(Stored records)
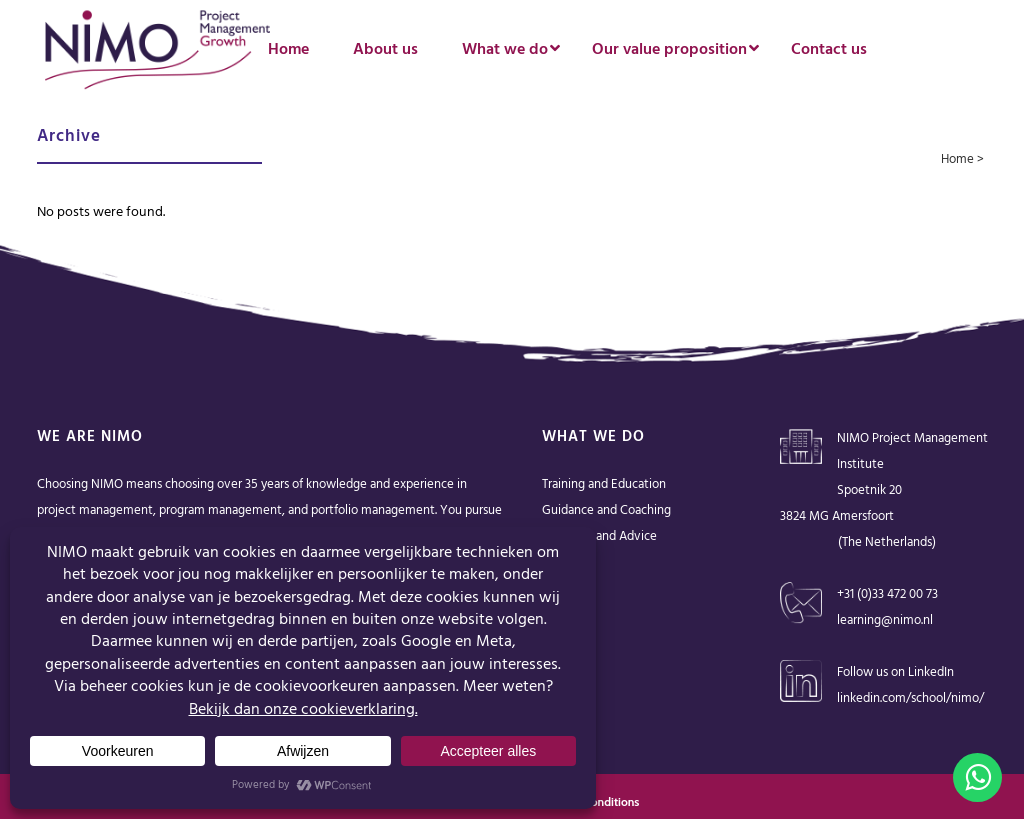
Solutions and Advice (599, 536)
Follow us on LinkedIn (895, 672)
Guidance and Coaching (606, 510)
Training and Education (604, 484)
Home (957, 159)
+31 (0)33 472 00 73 (887, 594)
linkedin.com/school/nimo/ (910, 698)
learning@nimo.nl (885, 620)
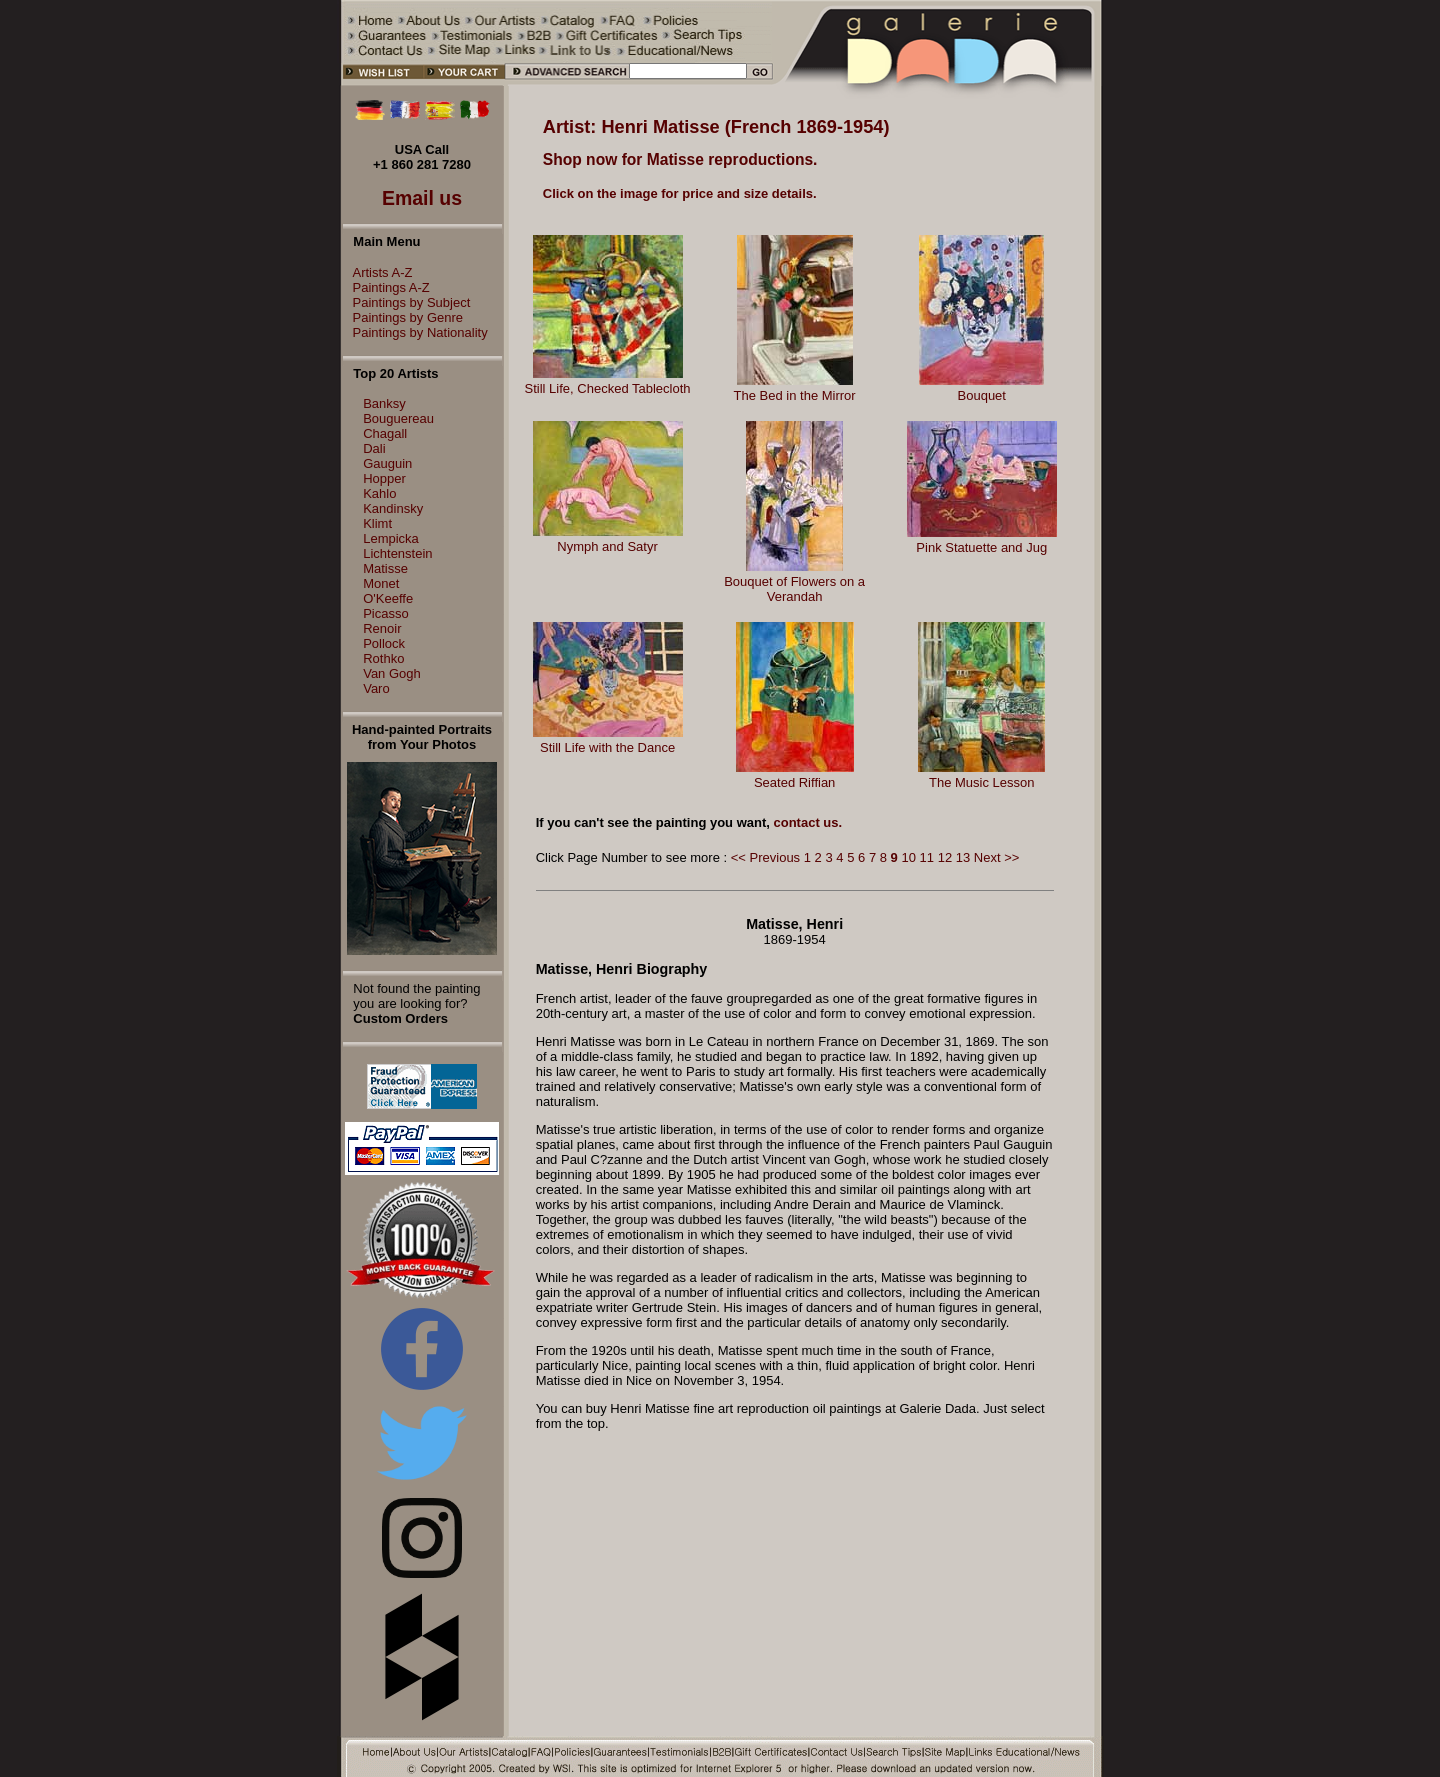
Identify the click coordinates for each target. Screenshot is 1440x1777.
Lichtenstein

## About this task
Each line from the one that holds "Training and Education (604, 484)" through the final line of the data must be retyped exactly; the pictures must not appear.

## Response area
Training and Education (604, 484)
Home (957, 159)
+31 (0)33 472 00 73 (887, 594)
linkedin.com/school/nimo/ (910, 698)
learning@nimo.nl (885, 620)
Identify the click coordinates for each target. Screenshot is 1440x1777.
Lichtenstein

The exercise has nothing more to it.